1. Consider it inevitable. In a recent study, 81 percent of American clergymen said they have experienced hostile criticism. Twenty-five percent felt that coping with criticism was the most difficult problem of ministry. It is futile to think that you can avoid criticism in the ministry. If you proclaim the whole counsel of God, as you should, you are bound to become a target of criticism. As Jesus says in Luke 6:26, “Woe unto you, when all men shall speak well of you.” Expect criticism; don’t be devastated by it.

2. Consider the motive. It is critical, first of all, to listen well. Don’t only get the facts straight, but also ask: Have I heard and understood the criticism rightly and accurately? Have I heard the real problem or just a symptom of something deeper? Unresolved anger, depression, changes in life situations, frustration in relationships, jealousy, shattered expectations, and dissatisfaction with church work can lead to criticism. So ask yourself, “Does the person who is criticizing me have a proper motive, or is it indicative of something else? For example, does the critic enjoy finding fault because it somehow makes him feel superior?” Understanding the person’s motive will help you respond and cope better with the criticism.

3. Consider the source. Who is criticizing you-an office-bearer, a mature believer, a babe in grace, an unbeliever, a highly critical individual, or a fringe member of the church? James Taylor writes, “Those who criticize are usually those on the fringe, who stand back and are deaf to every appeal for service.” Criticisms from such persons seldom merit change or any other investment of energy on your part.
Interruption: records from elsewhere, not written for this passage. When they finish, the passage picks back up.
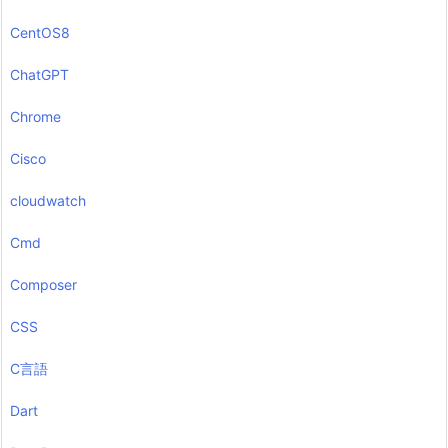
CentOS8
ChatGPT
Chrome
Cisco
cloudwatch
Cmd
Composer
CSS
C言語
Dart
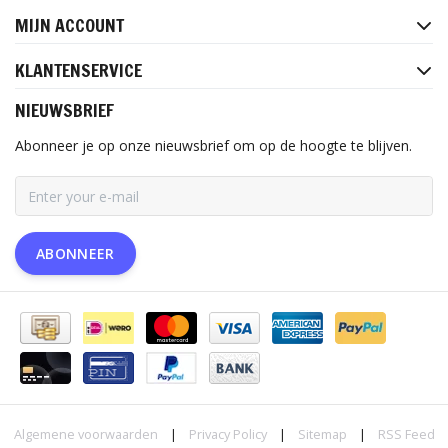
MIJN ACCOUNT
KLANTENSERVICE
NIEUWSBRIEF
Abonneer je op onze nieuwsbrief om op de hoogte te blijven.
ABONNEER
Algemene voorwaarden
|
Privacy Policy
|
Sitemap
|
RSS Feed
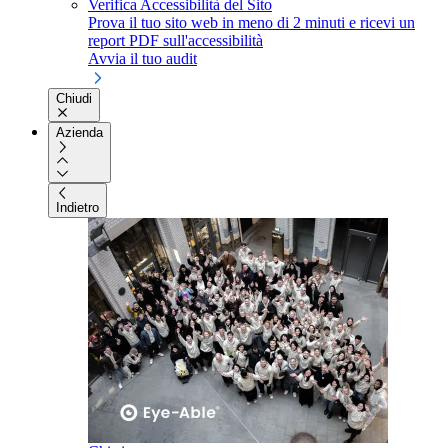
Verifica Accessibilità del Sito
Prova il tuo sito web in meno di 2 minuti e ricevi un
report PDF sull'accessibilità
Avvia il tuo audit
Chiudi
Azienda
Indietro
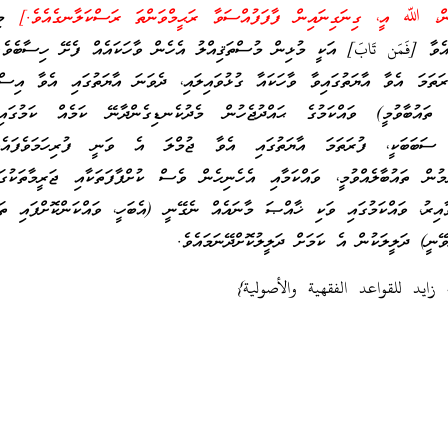
ރުން، ﷲ އީ، ގިނަގިނައިން ފާފަފުއްސަވާ ރަޙީމްވަންތަ ރަސްކަލާނގެއެވެ.]
މި 
އެވާ [فَمَن تَابَ] އަކީ މުޅިން މުސްތަޤިއްލު އެހެން ވާހަކައެއް ފެށޭ ހިސާބެވެ
ަތަމަ އެވާ އާޔަތުގައިވާ ވާހަކައާ ގުޅުވައިލައި، ދެވަނަ އާޔަތުގައި އެވާ އިސްތ
ހާ ތައުބާވުމީ) ވައްކަމުގެ ޙައްދުޖެހުން މެދުކެނޑިގެންދާނޭ ކަމެއް ކަމުގައ
 ސަބަބަކީ، ފުރަތަމަ އާޔަތުގައި އެވާ ޖުމްލަ އެ ވަނީ ފުރިހަމަވެފައެ
ރުމުން ތައުބާލެއްވުމީ، ވައްކަމާއި އެހެނިހެން ވެސް ކުށްފާފަތަކާއި ޖަރީމާތަކު
އިރު، ވައްކަމުގައި ވަކި ޚާއްޞަ މާނައެއް ނެގޭނީ (އެބަހީ، ވައްކަންކޮށްފައި ތައ
ވޭނީ) ދަލީލަކުން އެ ކަމަށް ދަލީލުކޮށްދޭނަމައެވެ.
 زايد للقواعد الفقهية والأصولية}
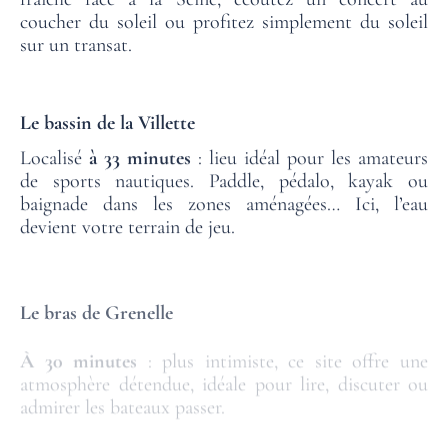
coucher du soleil ou profitez simplement du soleil
sur un transat.
Le bassin de la Villette
Localisé
à 33 minutes
: lieu idéal pour les amateurs
de sports nautiques. Paddle, pédalo, kayak ou
baignade dans les zones aménagées… Ici, l’eau
devient votre terrain de jeu.
Le bras de Grenelle
À 30 minutes
: plus intimiste, ce site offre une
atmosphère détendue, idéale pour lire, discuter ou
admirer les bateaux passer.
On the other hand, if the critic is a mature believer or an office-bearer who is usually supportive, you should seriously consider the criticism and will often find some truth in it that calls for change. What’s more, you should encourage constructive evaluation from such people. Generally speaking, the more you can sincerely welcome constructive criticism, the more your ministry and relationships with others will benefit from it.

4. Consider the context. The physical setting, timing, and situation out of which criticism comes may help us determine whether the criticism is helpful. As a general rule, don’t respond to criticism for at least twenty-four hours to allow yourself time for prayer, sifting through your feelings, getting past some of the hurt, and consulting others whose wisdom you respect.
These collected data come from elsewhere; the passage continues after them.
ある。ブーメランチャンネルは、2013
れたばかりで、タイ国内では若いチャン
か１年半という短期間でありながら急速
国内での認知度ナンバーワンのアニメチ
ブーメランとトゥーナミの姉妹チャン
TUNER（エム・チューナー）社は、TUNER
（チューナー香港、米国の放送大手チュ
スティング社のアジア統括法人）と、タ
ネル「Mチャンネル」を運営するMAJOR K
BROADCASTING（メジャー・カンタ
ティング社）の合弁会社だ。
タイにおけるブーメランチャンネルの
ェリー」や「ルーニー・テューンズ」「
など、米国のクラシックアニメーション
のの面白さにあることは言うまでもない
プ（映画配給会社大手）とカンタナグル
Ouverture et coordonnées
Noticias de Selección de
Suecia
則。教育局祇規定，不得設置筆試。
Forcing solutions to issues too hastily may make a bad situation worse. Some situations will yield only to the healing touch of time. Truth has a way of eventually vindicating itself. Luke 21:19 says, “In your patience possess ye your souls.”
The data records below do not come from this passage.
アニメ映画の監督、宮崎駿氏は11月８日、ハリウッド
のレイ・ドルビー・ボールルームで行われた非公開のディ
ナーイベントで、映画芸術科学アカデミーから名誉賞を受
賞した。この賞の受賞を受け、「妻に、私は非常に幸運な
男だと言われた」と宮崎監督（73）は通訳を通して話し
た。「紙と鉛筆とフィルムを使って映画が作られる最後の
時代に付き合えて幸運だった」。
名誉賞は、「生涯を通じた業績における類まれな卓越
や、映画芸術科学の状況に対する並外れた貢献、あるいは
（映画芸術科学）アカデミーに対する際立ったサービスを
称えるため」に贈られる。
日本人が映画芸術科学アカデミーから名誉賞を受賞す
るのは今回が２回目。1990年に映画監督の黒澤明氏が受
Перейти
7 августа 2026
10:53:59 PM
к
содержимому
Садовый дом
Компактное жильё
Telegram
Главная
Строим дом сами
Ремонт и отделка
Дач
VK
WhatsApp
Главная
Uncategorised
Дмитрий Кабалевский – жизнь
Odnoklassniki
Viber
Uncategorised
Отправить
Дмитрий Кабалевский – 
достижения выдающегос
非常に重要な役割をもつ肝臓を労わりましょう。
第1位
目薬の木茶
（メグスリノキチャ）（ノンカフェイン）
5. Consider yourself. Critics are often God’s gifts to guard us from self-satisfied and self-destructive tendencies. The Holy Spirit uses our critics to keep us from justifying, protecting, and exalting ourselves. Although critics often exaggerate their case and are seldom entirely right, they are often partially right.

Ask yourself, “Am I responding appropriately to criticism?” Remember, those who have an ear for Christ learn to have an ear for others also. If you find yourself habitually feeling slighted, neglected, and mistreated, view your feelings with suspicion. Let yourself be more vulnerable. Complain less by considering how little criticism you receive, though you are unworthy, compared with Christ, who is perfectly worthy.

Find some accountability partners to monitor your reactions. Seek the wisdom and courage needed to penetrate the insulation around your ego. Don’t be afraid to say, “I was wrong; will you forgive me?”

6. Consider the content. You can learn valuable truths about yourself from critics. Be grateful for that. Some of our best friends are those who disagree with us lovingly, openly, and intelligently. “Faithful are the wounds of a friend” (Prov. 27:6). Helpful criticism is like good medicine.

David Pawlison writes, “Critics, like governing authorities, are servants of God to you for good (Rom. 13:4). He who sees into hearts uses critics to help us see things in ourselves: outright failings of faith and practice, distorted emphases, blind spots, areas of neglect, attitudes and actions contradictory to stated commitments, and, yes, strengths and significant contributions.”